Shares in First Republic Bank plummeted again Friday after a financial bailout from major US banks pouring $30 billion into their accounts failed to calm investor fears.
Shares of First Republic fell more than 20 percent in the first session after 11 of the largest US banks, led by JPMorgan Chase, said they would deposit $30 billion with the California-based lender in a bid to bolster its finances. .
However, a person briefed by federal officials on First Republic’s liabilities said that as of noon in New York, the outflow of deposits on Friday was negligible. “I can say with 99 percent certainty that the share price is different from the deposit outflow,” the person said.
Shares of First Republic are down about 75 percent since concerns arose last week about depositors withdrawing cash from several medium-sized U.S. lenders sparked by the sudden collapse of Silicon Valley Bank.
First Republic said on Thursday that daily deposit outflows had “slowed significantly” but that it suspended its dividend and increased lending from the Federal Reserve and the Federal Home Loan Bank, seen as the two lenders of last resort to US banks.

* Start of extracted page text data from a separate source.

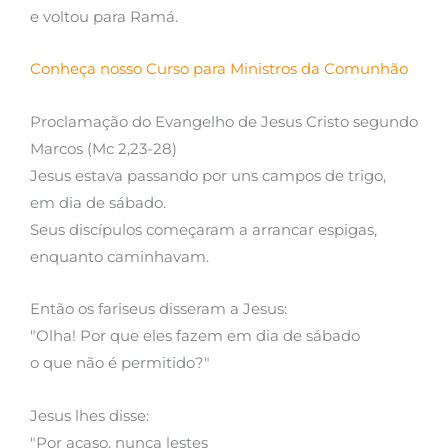
e voltou para Ramá.
Conheça nosso Curso para Ministros da Comunhão
Proclamação do Evangelho de Jesus Cristo segundo
Marcos (Mc 2,23-28)
Jesus estava passando por uns campos de trigo,
em dia de sábado.
Seus discípulos começaram a arrancar espigas,
enquanto caminhavam.
Então os fariseus disseram a Jesus:
"Olha! Por que eles fazem em dia de sábado
o que não é permitido?"
Jesus lhes disse:
"Por acaso, nunca lestes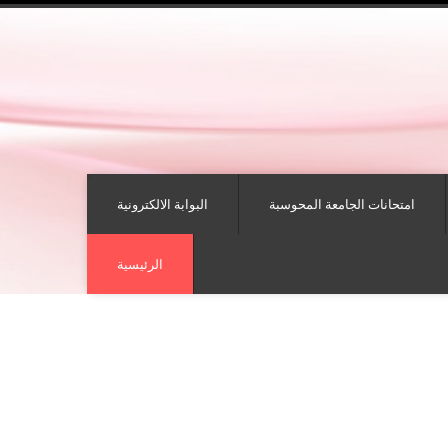
امتحانات الجامعة المحوسبة
البوابة الالكترونية
الرئيسية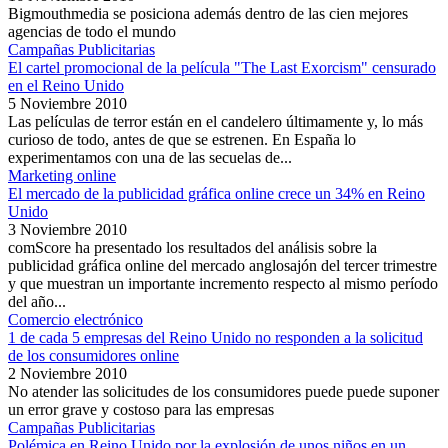
Bigmouthmedia se posiciona además dentro de las cien mejores
agencias de todo el mundo
Campañas Publicitarias
El cartel promocional de la película "The Last Exorcism" censurado
en el Reino Unido
5 Noviembre 2010
Las películas de terror están en el candelero últimamente y, lo más
curioso de todo, antes de que se estrenen. En España lo
experimentamos con una de las secuelas de...
Marketing online
El mercado de la publicidad gráfica online crece un 34% en Reino
Unido
3 Noviembre 2010
comScore ha presentado los resultados del análisis sobre la
publicidad gráfica online del mercado anglosajón del tercer trimestre
y que muestran un importante incremento respecto al mismo período
del año...
Comercio electrónico
1 de cada 5 empresas del Reino Unido no responden a la solicitud
de los consumidores online
2 Noviembre 2010
No atender las solicitudes de los consumidores puede puede suponer
un error grave y costoso para las empresas
Campañas Publicitarias
Polémica en Reino Unido por la explosión de unos niños en un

The Fed’s First Republic loans ranged from $20 billion to $109 billion from last Friday to Wednesday at an overnight rate of 4.75 percent, and since last Thursday, the lender has increased the FHLB’s short-term loans by $10 billion at a rate of 5.09 percent. per cent.
“The significance of the changes to FRC’s balance sheet in just one week is staggering in our view, and together with the suspension of its common stock dividend, paints a very bleak outlook for the company and its shareholder,” KBW analysts wrote, citing to the bank’s ticker on the New York Stock Exchange.
In a research note Friday, Wedbush analysts downgraded First Republic’s stock to “neutral” from “outperform” on expectations of higher interest costs from borrowing to bolster its liquidity position.
Wedbush also warned that there would be “minimal or no” residual value for common stockholders if the bank were eventually sold, as the value of its loan and securities would likely have to be written down in the event of a sale.
“We believe in a sale of FRC to [a] a larger entity should be beneficial to the banking system as a whole, and should help reduce contagion fears,” Wedbush wrote.
“However, given the fair value markers embedded in both the loan and securities portfolios, we find it difficult to come up with a realistic scenario where there is residual value for FRC common stock holders.”
Shares in other regional U.S. banks also fell Friday, including a 13 percent drop for Western Alliance Bancorp, a 7 percent drop for Comerica, an 8 percent drop in KeyCorp and a 6 percent drop in Zions.
Stocks of the largest banks such as JPMorgan and Bank of America, which investors say are less prone to large-scale deposit withdrawals, also traded lower.
An industry observer said some shareholders could sell First Republic stock because the big banks would get ahead of them in the event of bankruptcy proceedings.